Arrivés en haut du quartier, au bord de l’autoroute périurbaine, il s’en comptait déjà une petite centaine. Des gens du quartier, de toutes sortes, de l’étudiant à l’artisan, du commerçant au dealeur casquété tenant en laisse son pitbull. Tous accompagnaient ce mouvement pacifique musical.

Ils y mettaient du leur, les jeunes musiciens. Ils frappaient de toute leur force sur les énormes tambours et grosses caisses aux pulsions rauques de basses, sur les petites peaux synthétiques blanches des caisses claires au cri aigu. Ils transmettaient tout l’espoir, celui dont rêvent les pauvres, pour un avenir meilleur. Ici pas de slogans politiques, pas de pancartes, pas de banderoles. Seule la musique joyeuse, entrainante et puissante. Le simple message du chef d’orchestre, qui s’arrêtait durant les pauses pour expliquer qu’ils voulaient juste que son quartier participe au grand mouvement général. Humblement, à la hauteur de leur insignifiance, mais quand même participer.

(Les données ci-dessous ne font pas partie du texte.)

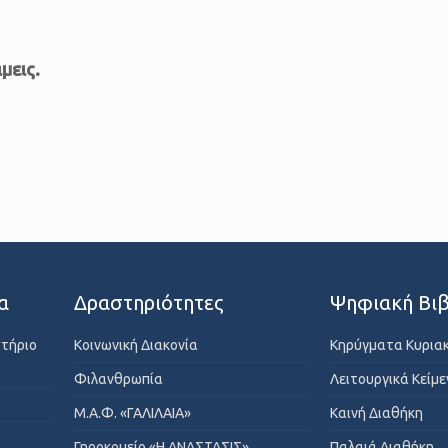
μεις.
α
Δραστηριότητες
Ψηφιακή Βιβ
στήριο
Κοινωνική Διακονία
Κηρύγματα Κυρια
Φιλανθρωπία
Λειτουργικά Κείμ
Μ.Α.Φ. «ΓΑΛΙΛΑΙΑ»
Καινή Διαθήκη
Γηροκομείο «Η ΑΝΑΣΤΑΣΙΣ»
Παλαιά Διαθήκη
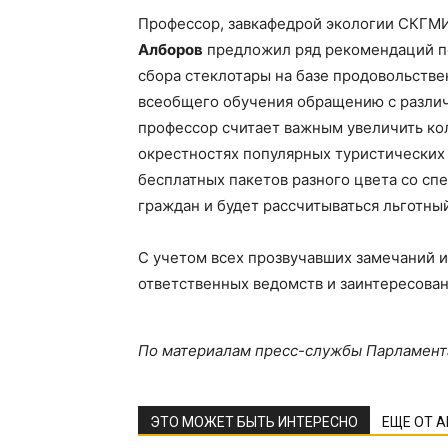
Профессор, завкафедрой экологии СКГМ
Алборов
предложил ряд рекомендаций по
сбора стеклотары на базе продовольстве
всеобщего обучения обращению с различ
профессор считает важным увеличить кол
окрестностях популярных туристических 
бесплатных пакетов разного цвета со сп
граждан и будет рассчитываться льготный
С учетом всех прозвучавших замечаний 
ответственных ведомств и заинтересова
По материалам пресс-службы Парламент
ЭТО МОЖЕТ БЫТЬ ИНТЕРЕСНО
ЕЩЕ ОТ 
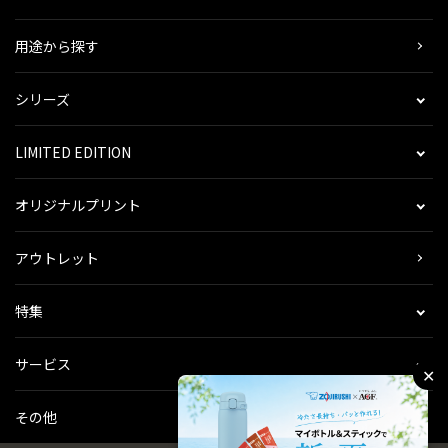
用途から探す
シリーズ
LIMITED EDITION
オリジナルプリント
アウトレット
特集
サービス
✕
その他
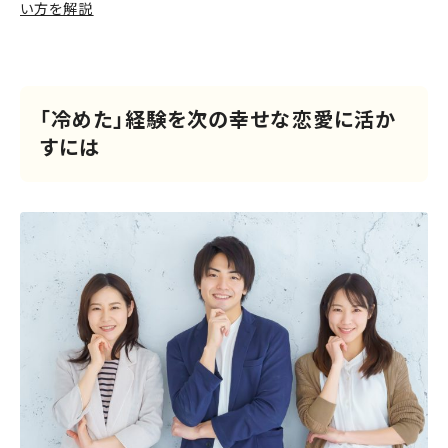
い方を解説
「冷めた」経験を次の幸せな恋愛に活か
すには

Ensuite ils redescendirent la rue dans l’autre sens, traversant de nouveau ce quartier de part en part, depuis la limite orientale, à cinq ou six rues des terribles quartiers d’invasions agrippés à la montagne, jusqu’à l’extrême ouest, à trois ou quatre rues du palais présidentiel et des différents parlements. Un quartier tampon entre les deux limites, entre le monde sauvage où le citoyen n’existe plus, et le monde civilisé ou siègent les représentants d’un certain peuple, riches et corrompus. La batucada, ce soir-là, depuis ce quartier anonyme, loin des caméras médiatiques qui ne recherchent que les images de la violence, a relié les deux mondes.

Ici pas un seul policier ni un seul débordement, juste des gens qui marchent, en suivant le rythme endiablé brésilien, transis par la brise des Andes. Ils ont plutôt le sourire. Ils finirent entre deux et trois-cents en bas de la rue, sans bousculade, juste armés de casserole pour appuyer le chahut. Ils auront eu l’impression d’exister ensemble, pour une fois sans être séparés par les tâches quotidiennes qui leur permettent de survivre ou de vivre chichement. C’est mon quartier, je l’aime comme eux. S’il s’y passe aussi quelque chose ce soir, cela ne sortira de là qu’à travers ma plume. C’est Mon quartier, Belen, Bogota Colombia.